What is certain is that Brazilian football could have done without another bombshell in 2014 – the year in which the were so unceremoniously torn apart by Germany in the World Cup semi-final in front of their own fans and where the Campeonato Brasileiro – the country’s premier competition – currently has an average attendance of 15,844. Hardly the massive post-tournament jump clubs had hoped for.
There are those who see the glass half-full. “It’s actually a very positive step for Brazilian football,” says Amir Somoggi, one of Brazil’s most respected football business experts. “Clubs will obviously take a financial hit in the short term but Fifa’s ban on third-party ownership should instead be seen as an opportunity. Clubs will have to focus more seriously on youth development and at least they will keep the money when their players are sold.

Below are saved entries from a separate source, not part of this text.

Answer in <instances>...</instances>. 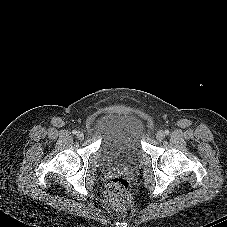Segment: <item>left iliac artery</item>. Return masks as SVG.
I'll return each mask as SVG.
<instances>
[{"instance_id": "obj_1", "label": "left iliac artery", "mask_w": 227, "mask_h": 227, "mask_svg": "<svg viewBox=\"0 0 227 227\" xmlns=\"http://www.w3.org/2000/svg\"><path fill=\"white\" fill-rule=\"evenodd\" d=\"M165 134L168 135L169 134V130H165Z\"/></svg>"}]
</instances>
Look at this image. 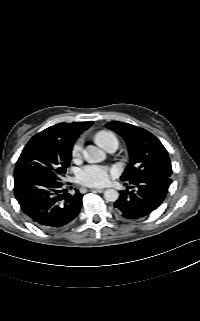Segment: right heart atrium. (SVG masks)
I'll return each mask as SVG.
<instances>
[{
	"label": "right heart atrium",
	"instance_id": "d8ad5b80",
	"mask_svg": "<svg viewBox=\"0 0 200 321\" xmlns=\"http://www.w3.org/2000/svg\"><path fill=\"white\" fill-rule=\"evenodd\" d=\"M81 155V146L79 145V143H75L72 147V156L75 159H78Z\"/></svg>",
	"mask_w": 200,
	"mask_h": 321
}]
</instances>
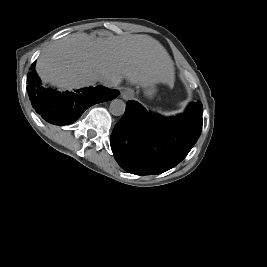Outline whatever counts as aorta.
<instances>
[{
	"instance_id": "obj_1",
	"label": "aorta",
	"mask_w": 267,
	"mask_h": 267,
	"mask_svg": "<svg viewBox=\"0 0 267 267\" xmlns=\"http://www.w3.org/2000/svg\"><path fill=\"white\" fill-rule=\"evenodd\" d=\"M110 113L114 116H121L126 110V104L121 99H114L109 106Z\"/></svg>"
}]
</instances>
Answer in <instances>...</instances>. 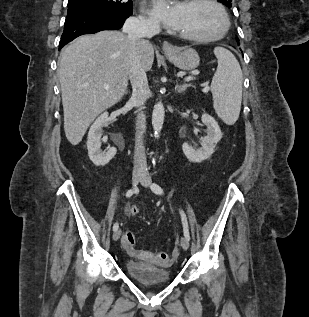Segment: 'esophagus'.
<instances>
[{
  "mask_svg": "<svg viewBox=\"0 0 309 317\" xmlns=\"http://www.w3.org/2000/svg\"><path fill=\"white\" fill-rule=\"evenodd\" d=\"M162 48H163V51H164V52H171V51H173V46H172V44H170L169 42H165V43L163 44Z\"/></svg>",
  "mask_w": 309,
  "mask_h": 317,
  "instance_id": "esophagus-1",
  "label": "esophagus"
}]
</instances>
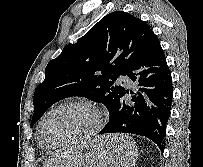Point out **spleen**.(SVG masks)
<instances>
[{"label": "spleen", "instance_id": "obj_1", "mask_svg": "<svg viewBox=\"0 0 203 167\" xmlns=\"http://www.w3.org/2000/svg\"><path fill=\"white\" fill-rule=\"evenodd\" d=\"M116 149L111 151L112 167H135L137 160V148L134 142L126 146L115 145Z\"/></svg>", "mask_w": 203, "mask_h": 167}]
</instances>
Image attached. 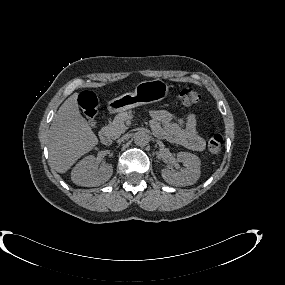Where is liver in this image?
Returning <instances> with one entry per match:
<instances>
[{"label": "liver", "instance_id": "1", "mask_svg": "<svg viewBox=\"0 0 285 285\" xmlns=\"http://www.w3.org/2000/svg\"><path fill=\"white\" fill-rule=\"evenodd\" d=\"M78 93L72 94L55 114L48 134L49 158L58 173H65L98 139L80 114Z\"/></svg>", "mask_w": 285, "mask_h": 285}]
</instances>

“The ruling will force Brazilian clubs to actually become more professional and modernise how they work their sponsorship and supporter service operations. Whoever has their feet on the ground will have financial and sporting success.”
However, some clubs sense a conspiracy orchestrated by Uefa to knock down transfer costs for European clubs when they go shopping. The Brazilian Football Confederation (whose elected president, Marco Polo Del Nero, has already said he would rather see tougher regulation in place instead of a complete ban on third-party ownership), led the South American lobbying against the decision in vain.
Brazilian clubs have a maximum of four years to shape up. Their bubble has been well and truly burst.